XMetD, a NAM, markedly antagonized insulin-dependent INSR autophosphorylation and downstream metabolic effects, including Akt phosphorylation and glucose transport. XMetD was effective at blocking hypoglycemia induced by insulin excess in mice that were made hyperinsulinemic by the insertion of sustained-release insulin implants. This observation raises the possibility XMetD may be useful for the long term treatment of hypoglycemia caused by insulin. There are several conditions of sustained endogenous hyperinsulinemia where current therapies are not always adequate. These conditions include insulinoma,26,27,36 excess secretion of IGF-II37 and congenital hyperinsulinemia (CHI).38-39 In the latter condition, particularly in those patients with defects of the ATP-regulated potassium channel, control of hypoglycemia can be extremely difficult.39,40 Preliminary studies in the SUR-1 knockout mouse (an animal model of CHI) indicate that XMetD treatment prevents fasting hypoglycemia in these animals.41
Not infrequently, diabetic patients treated with either insulin or insulin-releasing agents develop symptomatic hypoglycemia. On occasion, this hypoglycemia can be severe and sustained, requiring either visits to the emergency department and or prolonged hospitalization.26,42 Thus it is possible that antagonist allosteric INSR antibodies could be a potential new treatment for patients with hypoglycemia due to exogenous hyperinsulinism. In this case, a short acting version of XmetD with a faster clearance rate may be needed. Additional studies with this class of antibodies will be required to understand their optimum use in the clinic.
Conclusion
In this review, we have focused on allosteric modulation of the INSR both in vitro and in vivo by 3 types of monoclonal antibodies. XMetA, a PAA, directly activated the INSR and was effective in ameliorating diabetes in mouse models. Such an antibody may be used either alone or in combination with other agents for insulinopenic diabetes. XMetS, a PAM, enhanced insulin binding to the INSR and was also effective in ameliorating diabetes in mouse models. Such an antibody may be useful in the earlier stages of diabetes in which insulin secretion is still occurring. Finally, we studied XMetD, a NAM that inhibited both insulin binding and insulin-induced INSR signaling. Antibodies such as XMetD may prove useful to treat condition of hyperinsulinemic hypoglycemia.

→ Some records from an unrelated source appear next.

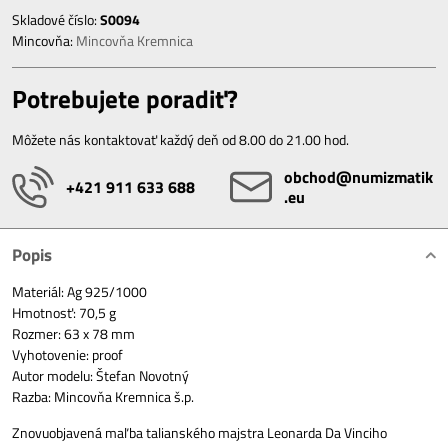
Skladové číslo:
S0094
Mincovňa:
Mincovňa Kremnica
Potrebujete poradiť?
Môžete nás kontaktovať každý deň od 8.00 do 21.00 hod.
obchod​@numizmatik​
+421 911 633 688
.eu
Popis
Materiál: Ag 925/1000
Hmotnosť: 70,5 g
Rozmer: 63 x 78 mm
Vyhotovenie: proof
Autor modelu: Štefan Novotný
Razba: Mincovňa Kremnica š.p.
Znovuobjavená maľba talianského majstra Leonarda Da Vinciho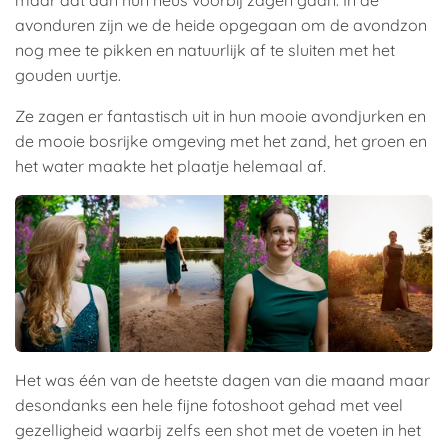
avonduren zijn we de heide opgegaan om de avondzon
nog mee te pikken en natuurlijk af te sluiten met het
gouden uurtje.
Ze zagen er fantastisch uit in hun mooie avondjurken en
de mooie bosrijke omgeving met het zand, het groen en
het water maakte het plaatje helemaal af.
Het was één van de heetste dagen van die maand maar
desondanks een hele fijne fotoshoot gehad met veel
gezelligheid waarbij zelfs een shot met de voeten in het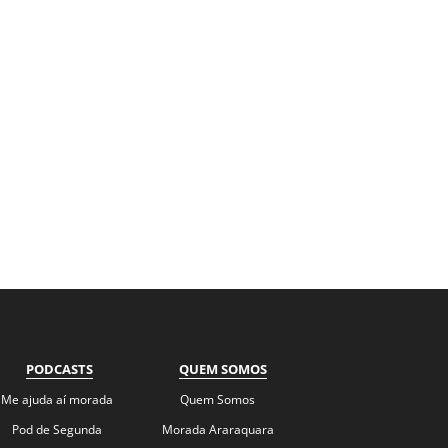
PODCASTS
QUEM SOMOS
Me ajuda aí morada
Quem Somos
Pod de Segunda
Morada Araraquara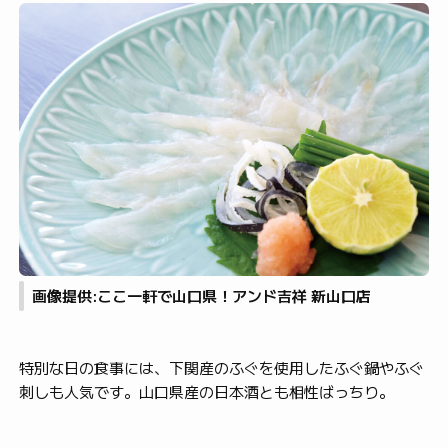
画像提供:ここ一軒で山口県！アンド吉祥 新山口店
特別な日の食事には、下関産のふぐを使用したふぐ鍋やふぐ
刺しも人気です。山口県産の日本酒とも相性ばっちり。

These data with allosteric antibodies to the INSR suggest that monoclonal antibodies to receptors can be used in conditions of metabolic dysfunction. There are other metabolic conditions in which altered regulation of receptor signaling occurs.43 It is possible, therefore, that allosteric monoclonal antibodies to receptors may have broad clinical utility.
Acknowledgments
We thank Marina Roell, Toshi Takeushi, and Diane Wilcock for critical reviews of the manuscript and insightful comments.
Footnotes
Abbreviations: INSR, insulin receptor; NAM, negative allosteric modulator; PAA, positive allosteric activator; PAM, positive allosteric modulator; T2DM, type 2 diabetes mellitus.
Declaration of Conflicting Interests: The author(s) declared the following potential conflicts of interest with respect to the research, authorship, and/or publication of this article: HI, DHB, JAC, IDG, VB, MLW, PR and PJS have been or are employees of XOMA Corporation.
Funding: The author(s) received no financial support for the research, authorship, and/or publication of this article.